═══ Data listing ═══
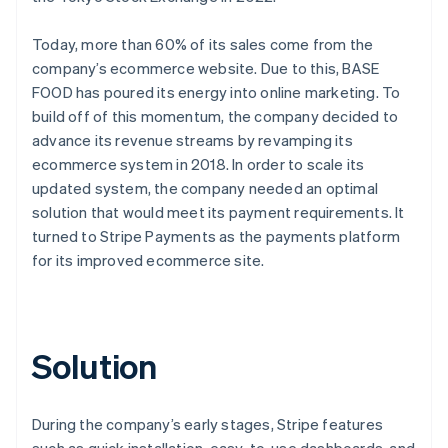
Today, more than 60% of its sales come from the
company’s ecommerce website. Due to this, BASE
FOOD has poured its energy into online marketing. To
build off of this momentum, the company decided to
advance its revenue streams by revamping its
ecommerce system in 2018. In order to scale its
updated system, the company needed an optimal
solution that would meet its payment requirements. It
turned to Stripe Payments as the payments platform
for its improved ecommerce site.
Solution
During the company’s early stages, Stripe features
such as quick installation, easy-to-use dashboards, and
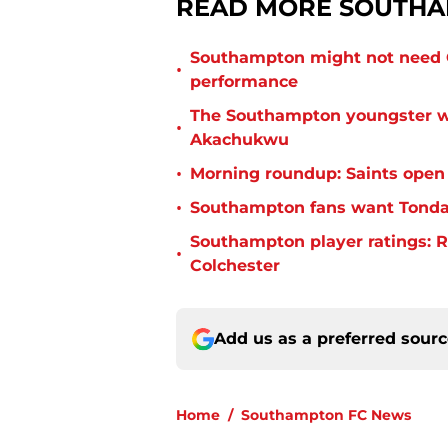
READ MORE SOUTHA
Southampton might not need C
•
performance
The Southampton youngster wh
•
Akachukwu
•
Morning roundup: Saints open
•
Southampton fans want Tonda 
Southampton player ratings: R
•
Colchester
Add us as a preferred sour
Home
/
Southampton FC News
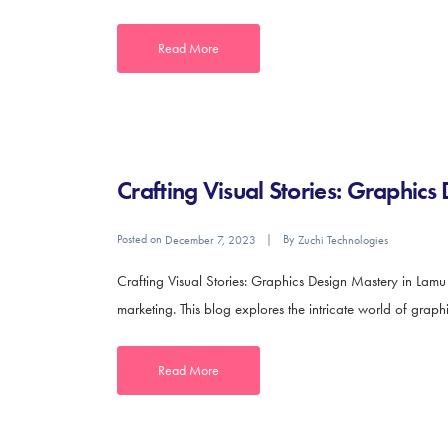
Read More
Crafting Visual Stories: Graphic
Posted on
By
December 7, 2023
Zuchi Technologies
Crafting Visual Stories: Graphics Design Mastery in Lam
marketing. This blog explores the intricate world of graphic
Read More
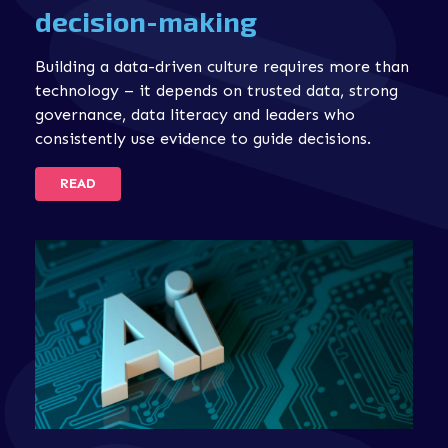
decision-making
Building a data-driven culture requires more than
technology – it depends on trusted data, strong
governance, data literacy and leaders who
consistently use evidence to guide decisions.
READ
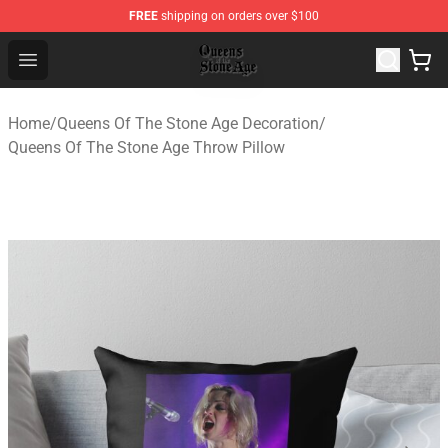
FREE
shipping on orders over $100
Queens of the Stone Age Shop ⚡️ Official Queens of the
Open menu
Home
/
Queens Of The Stone Age Decoration
/
Queens Of The Stone Age Throw Pillow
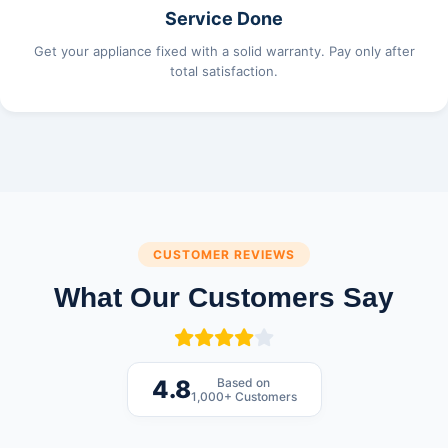
Service Done
Get your appliance fixed with a solid warranty. Pay only after
total satisfaction.
CUSTOMER REVIEWS
What Our Customers Say
Based on
4.8
1,000+ Customers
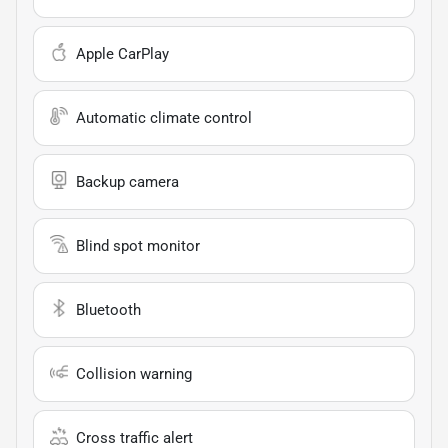
Apple CarPlay
Automatic climate control
Backup camera
Blind spot monitor
Bluetooth
Collision warning
Cross traffic alert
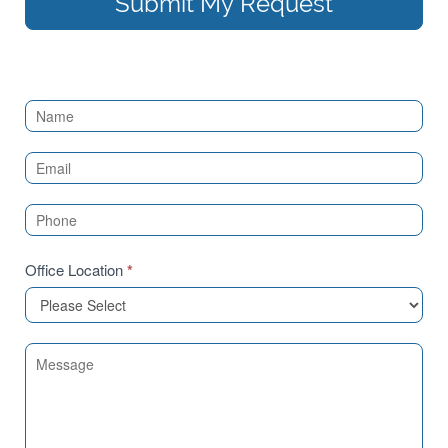
Submit My Request
Contact
Us
(Sidebar)
Office Location
*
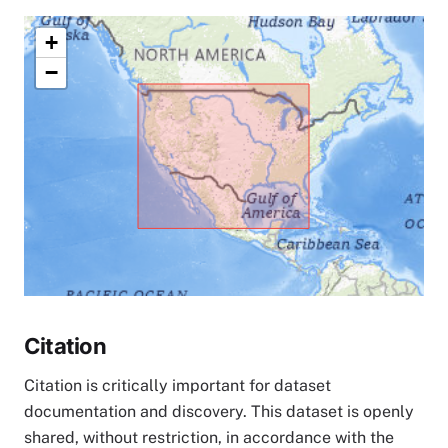
+
−
Citation
Citation is critically important for dataset
documentation and discovery. This dataset is openly
shared, without restriction, in accordance with the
═══
• Task to carry out:
Repeat the data word for word, excluding any image.

• Answer:
Today, more than 60% of its sales come from the
company’s ecommerce website. Due to this, BASE
FOOD has poured its energy into online marketing. To
build off of this momentum, the company decided to
advance its revenue streams by revamping its
ecommerce system in 2018. In order to scale its
updated system, the company needed an optimal
solution that would meet its payment requirements. It
turned to Stripe Payments as the payments platform
for its improved ecommerce site.
Solution
During the company’s early stages, Stripe features
such as quick installation, easy-to-use dashboards, and
READ MORE SOUTHA
Southampton might not need C
•
performance
The Southampton youngster wh
•
Akachukwu
•
Morning roundup: Saints open
•
Southampton fans want Tonda 
Southampton player ratings: R
•
Colchester
Add us as a preferred sour
Home
/
Southampton FC News
Read More
Crafting Visual Stories: Graphic
Posted on
By
December 7, 2023
Zuchi Technologies
Crafting Visual Stories: Graphics Design Mastery in Lam
marketing. This blog explores the intricate world of graphic
Read More
decision-making
Building a data-driven culture requires more than
technology – it depends on trusted data, strong
governance, data literacy and leaders who
consistently use evidence to guide decisions.
READ
FREE
shipping on orders over $100
Queens of the Stone Age Shop ⚡️ Official Queens of the
Open menu
Home
/
Queens Of The Stone Age Decoration
/
Queens Of The Stone Age Throw Pillow
Service Done
Get your appliance fixed with a solid warranty. Pay only after
total satisfaction.
CUSTOMER REVIEWS
What Our Customers Say
Based on
4.8
1,000+ Customers
Apple CarPlay
Automatic climate control
Backup camera
Blind spot monitor
Bluetooth
Collision warning
Cross traffic alert
Submit My Request
Contact
Us
(Sidebar)
Office Location
*
+
−
Citation
Citation is critically important for dataset
documentation and discovery. This dataset is openly
shared, without restriction, in accordance with the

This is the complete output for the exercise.